Auschwitz Museum Grants Holocaust Survivor First Access to Block Where He Was Imprisoned as Child
by Shiryn Ghermezian
A Holocaust survivor recently became the first member of the public granted access by the Auschwitz-Birkenau Memorial Museum to enter the former Nazi concentration camp’s “Block 8,” a typically private section of the museum, so he could see once again where he was imprisoned for three years, The Algemeiner has learned.
David Schaecter, 94, of Miami, Florida, made the emotional return to Auschwitz as part of the “Holocaust to Independence” nine-day mission through Poland and Israel hosted by Friends of the Israel Defense Forces (FIDF) from April 19 until 27. The trip took place during Israel’s 75th Independence Day and more than 80 years after Schaecter escaped death as a prisoner in the Auschwitz-Birkenau concentration camp. During the three years he was imprisoned in Block 8 as a child, Schaecter was starved, tortured and the witness to thousands of murders, including those of his family members, according to the FIDF.
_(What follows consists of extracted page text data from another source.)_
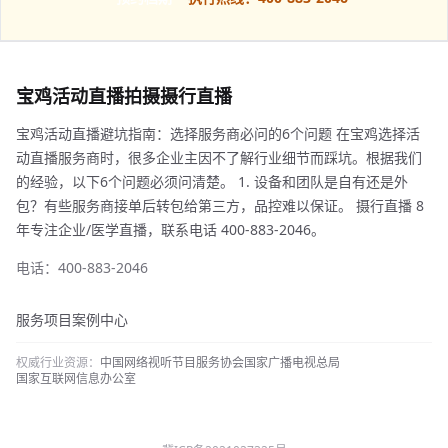
宝鸡活动直播拍摄摄行直播
宝鸡活动直播避坑指南：选择服务商必问的6个问题 在宝鸡选择活
动直播服务商时，很多企业主因不了解行业细节而踩坑。根据我们
的经验，以下6个问题必须问清楚。 1. 设备和团队是自有还是外
包？有些服务商接单后转包给第三方，品控难以保证。 摄行直播 8
年专注企业/医学直播，联系电话 400-883-2046。
电话：400-883-2046
服务项目
案例中心
权威行业资源：
中国网络视听节目服务协会
国家广播电视总局
国家互联网信息办公室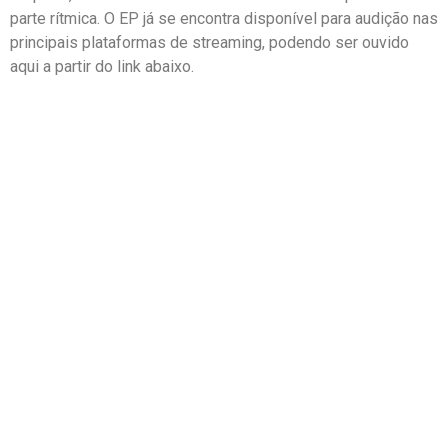
parte rítmica. O EP já se encontra disponível para audição nas
principais plataformas de streaming, podendo ser ouvido
aqui a partir do link abaixo.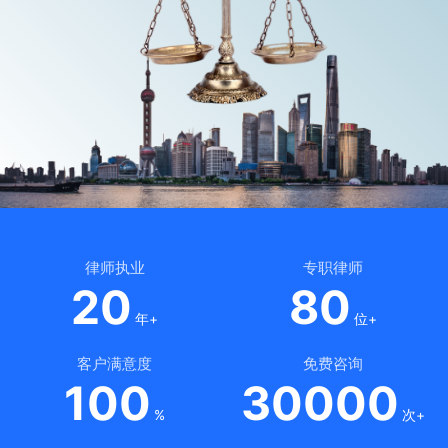
律师执业
专职律师
20
80
年+
位+
客户满意度
免费咨询
100
30000
%
次+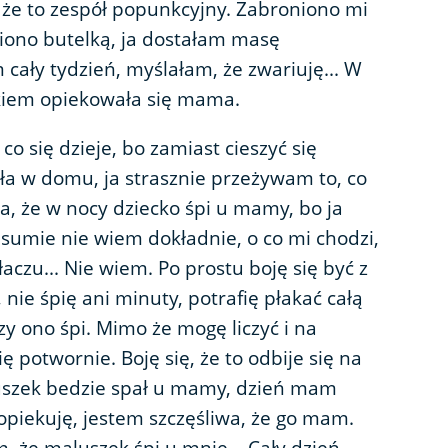
 że to zespół popunkcyjny. Zabroniono mi
iono butelką, ja dostałam masę
cały tydzień, myślałam, że zwariuję... W
kiem opiekowała się mama.
 co się dzieje, bo zamiast cieszyć się
ała w domu, ja strasznie przeżywam to, co
ia, że w nocy dziecko śpi u mamy, bo ja
W sumie nie wiem dokładnie, o co mi chodzi,
płaczu... Nie wiem. Po prostu boję się być z
 nie śpię ani minuty, potrafię płakać całą
czy ono śpi. Mimo że mogę liczyć i na
 potwornie. Boję się, że to odbije się na
uszek bedzie spał u mamy, dzień mam
opiekuję, jestem szczęśliwa, że go mam.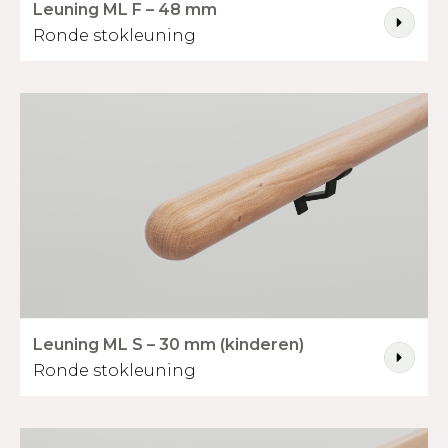
Leuning ML F – 48 mm
Ronde stokleuning
Leuning ML S – 30 mm (kinderen)
Ronde stokleuning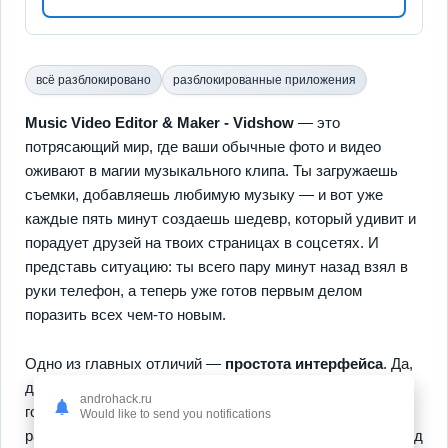
всё разблокировано
разблокированные приложения
Music Video Editor & Maker - Vidshow
— это
потрясающий мир, где ваши обычные фото и видео
оживают в магии музыкального клипа. Ты загружаешь
съемки, добавляешь любимую музыку — и вот уже
каждые пять минут создаешь шедевр, который удивит и
порадует друзей на твоих страницах в соцсетях. И
представь ситуацию: ты всего пару минут назад взял в
руки телефон, а теперь уже готов первым делом
поразить всех чем-то новым.
Одно из главных отличий —
простота интерфейса
. Да,
действительно: выбрано — добавлено — создано, как
androhack.ru
говорится, а как без этого?
Эффекты
такие, что глаза
Would like to send you notifications
разбегаются: переходы, текстовые наложения — все под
“Having to walk through Cell 8 was choking,” he said of the visit in a statement, released by the FIDF. “While I was prepared for the trauma, I almost fainted. I don’t know how in G-d’s name I came out of the Holocaust alive. What gave me strength was having IDF commanders by my side, as well as FIDF supporters who saw first-hand some of the horrors of what we experienced during the most horrendous time in history.”
Schaecter is one of the founders of the Holocaust Memorial in Miami Beach and The March of the Living. The film A Call to Remember: The David Schaecter Story was produced in 2018 about his life and a testimony about his experiences during the Holocaust will be featured in an interactive exhibit expected to open in a museum in Boston in 2025, the FIDF said.
A delegation of 120 people took part in the Holocaust to Independence mission, including IDF soldiers, Holocaust survivor Ben Midler and FIDF supporters from across the US. The mission is part of FIDF’s Witnesses in Uniform Program, which gives IDF soldiers a first-hand look at the atrocities that unfolded during the Holocaust to help them have a new-found understanding of their Jewish identity.
As there are less and less Holocaust survivors alive to tell their story, Schaecter said he will continue to share his testimony to the next generation of young people for as long as he can. He explained, “I look in their eyes and tell them three things: No. 1, they need to hear me; No. 2, they need to understand; and No. 3, the most important, I need them to be my mouthpiece when I am no longer here.”
Update: The original article incorrectly spelled Schaecter’s last name as “Shechter.” It has since been updated to include the correct spelling of his name.